Of course not only the input has to be send to the script, but also the output from the script has to be redirected to my current bash session. I use the /tmp/grunt_in and /tmp/grunt_out FIFOs here to accomplish that. To figure out when pig processed the command I send a "-- end" comment and detect that in the sed command which is listening on the output to make it quit when encountering the end token and only output the relevant part by skipping all grunt> prompts.

Note that I have to attach the input FIFO with <>$in even though I redirect the output to $out to prevent pig from quitting after the first command. I don't know exactly why, but I figured it works this way.

This actually works already quite nice. E.g.

$ time hadoop fs -ls
Found 38 items
[ skipped output ]

real    0m1.828s
user    0m3.160s
sys 0m0.137s

$ time dfs -ls

[apollo@dc1-had03-clusterutil01 reporting-APO-5394]$ time dfs -ls
Found 38 items
[ skipped output ]

real    0m0.149s
user    0m0.003s
sys 0m0.006s

(I called my script dfs here.) There are only two problems left which I can't figure out currently:

  1. When I call the script the first time (that is when the fifo /tmp/grunt_in isn't existing yet and the pig instance is started in the background) my terminal settings are somehow messed up.
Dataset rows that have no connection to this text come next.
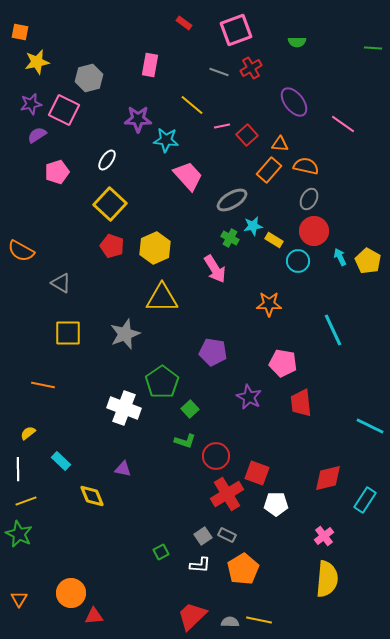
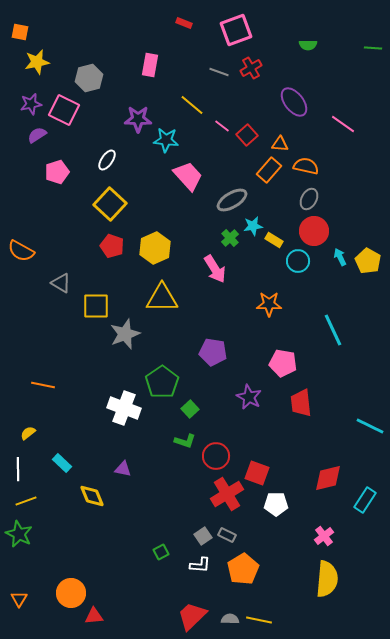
red rectangle at (184, 23): rotated 14 degrees counterclockwise
green semicircle at (297, 42): moved 11 px right, 3 px down
pink line at (222, 126): rotated 49 degrees clockwise
green cross at (230, 238): rotated 18 degrees clockwise
yellow square at (68, 333): moved 28 px right, 27 px up
cyan rectangle at (61, 461): moved 1 px right, 2 px down
gray semicircle at (230, 622): moved 3 px up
I don't get an echo of my input anymore, so I have to type a reset blindly to get a sane terminal back. Succeeding calls work fine though.
  2. When I try to output file contents on HDFS with -cat or -text the output gets arbitrarily truncated. E.g.:

    $ hadoop fs -text some-medium-size.gz|wc -l
    3606
    $ dfs -text some-medium-size.gz|wc -l
    text: Unable to write to output stream.
    9
    

    Note the error message text: Unable to write to output stream. here which is not coming from pig but from the fs -text command from hadoop. Sometimes it's truncated at the first 9 or 10 lines as here or sometimes somewhere at the middle. It's quite strange. I also tried to send the command manually to /tmp/grunt_in and reading /tmp/grunt_out with cat, with the same result, but this confirms that my parsing with sed can't be the issue here. This also doesn't seem to be a problem with big outputs in general, e.g. for long directory listings it just works fine:

    $ dfs -ls -R|wc -l
    10686
    

(Which gives the same result as hadoop fs -ls -R|wc -l)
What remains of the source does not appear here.